■ **TASK OBJECTIVE**
Beginning with the line where "weitere Namen, die alle vom Forscher" appears, retype every remaining line of the data below, both the first and last included.

┌──

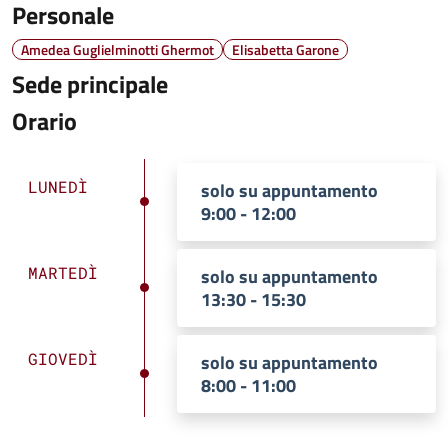
Personale
Amedea Guglielminotti Ghermot
Elisabetta Garone
Sede principale
Orario
LUNEDÌ
solo su appuntamento
9:00 - 12:00
MARTEDÌ
solo su appuntamento
13:30 - 15:30
GIOVEDÌ
solo su appuntamento
8:00 - 11:00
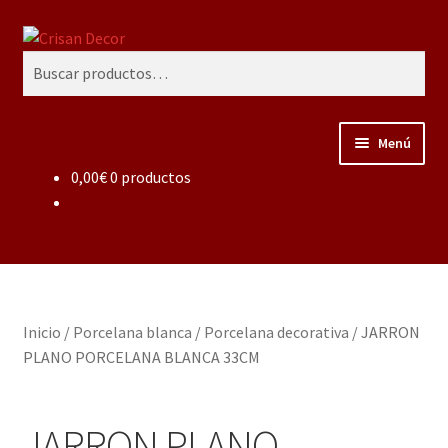
Ir
Ir
Buscar
a
al
Buscar
la
contenido
por:
navegación
Menú
0,00
€
0 productos
Regalos infantiles, vajillas y canastillas bebé
personalizadas
Regalo personalizado, estuches copas grabadas, regalo
bodas y aniversario, placas grabadas
Inicio
/
Porcelana blanca
/
Porcelana decorativa
/
JARRON
Accesorios de baños rústicos y modernos
PLANO PORCELANA BLANCA 33CM
Porcelana blanca
JARRON PLANO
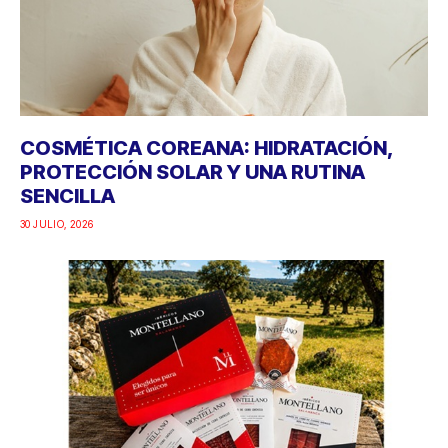
COSMÉTICA COREANA: HIDRATACIÓN,
PROTECCIÓN SOLAR Y UNA RUTINA
SENCILLA
30 JULIO, 2026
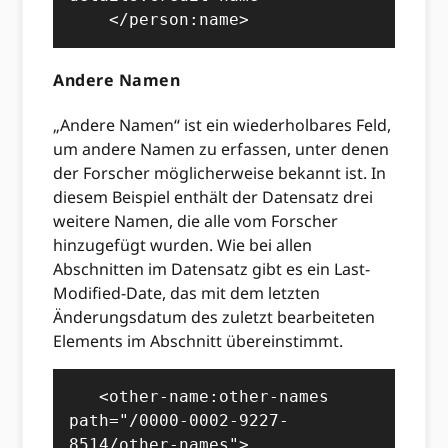
    </person:name>
Andere Namen
„Andere Namen“ ist ein wiederholbares Feld,
um andere Namen zu erfassen, unter denen
der Forscher möglicherweise bekannt ist. In
diesem Beispiel enthält der Datensatz drei
weitere Namen, die alle vom Forscher
hinzugefügt wurden. Wie bei allen
Abschnitten im Datensatz gibt es ein Last-
Modified-Date, das mit dem letzten
Änderungsdatum des zuletzt bearbeiteten
Elements im Abschnitt übereinstimmt.
   <other-name:other-names 
path="/0000-0002-9227-
8514/other-names">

└──

■ **ANSWER TO THIS PROBLEM**
weitere Namen, die alle vom Forscher
hinzugefügt wurden. Wie bei allen
Abschnitten im Datensatz gibt es ein Last-
Modified-Date, das mit dem letzten
Änderungsdatum des zuletzt bearbeiteten
Elements im Abschnitt übereinstimmt.
   <other-name:other-names 
path="/0000-0002-9227-
8514/other-names">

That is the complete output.